0
votes

I'm trying to implement k-means for text clustering, specifically English sentences. So far I'm at the point where I have a term frequency matrix for each document (sentence). I'm a little confused on the actual implementation of k-means on text data. Here's my guess of how it should work.

  1. Figure out the number of unique words in all sentences (a large number, call it n).

  2. Create k n dimensional vectors (clusters) and fill in the values of the k vectors with some random numbers (how do I decide what the bounds for these numbers are?)

  3. Determine the Euclidean distance from each of the q sentences to the random k clusters, reposition clusters, etc. (If n is very large like the English language, wouldn't calculating the Euclidean distance for these vectors be very costly?)

Thanks for any insight!

2

2 Answers

1
votes

This is a bit long for a comment.

If you have a document term matrix, then find the principal components (of the covariance matrix). Determine the coefficients of the original data in the principal component space. You can do k-means clustering in this space.

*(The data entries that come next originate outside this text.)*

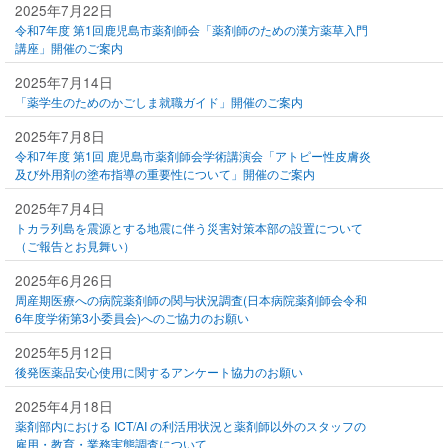
2025年7月22日
令和7年度 第1回鹿児島市薬剤師会「薬剤師のための漢方薬草入門
講座」開催のご案内
2025年7月14日
「薬学生のためのかごしま就職ガイド」開催のご案内
2025年7月8日
令和7年度 第1回 鹿児島市薬剤師会学術講演会「アトピー性皮膚炎
及び外用剤の塗布指導の重要性について」開催のご案内
2025年7月4日
トカラ列島を震源とする地震に伴う災害対策本部の設置について
（ご報告とお見舞い）
2025年6月26日
周産期医療への病院薬剤師の関与状況調査(日本病院薬剤師会令和
6年度学術第3小委員会)へのご協力のお願い
2025年5月12日
後発医薬品安心使用に関するアンケート協力のお願い
2025年4月18日
薬剤部内における ICT/AI の利活用状況と薬剤師以外のスタッフの
雇用・教育・業務実態調査について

With text data, you generally need a bunch of dimensions -- 20, 50, 100, or even more. Also, I would recommend Gaussian mixture models/expectation-maximization clustering instead of k-means, but that is another story.

1
votes

resurrecting a slightly old question here, but worth linking the two...

Generally, you'd use some kind of locally-sensitive hashing instead of relying on frequency of word occurrence. But either way, manually assembling the feature matrix is a huge hassle.

This SO answer gives you a guide to how to create that feature matrix from a list of documents, using scikit-learn and explaining the steps. I think it'll help show you the sequence of steps required.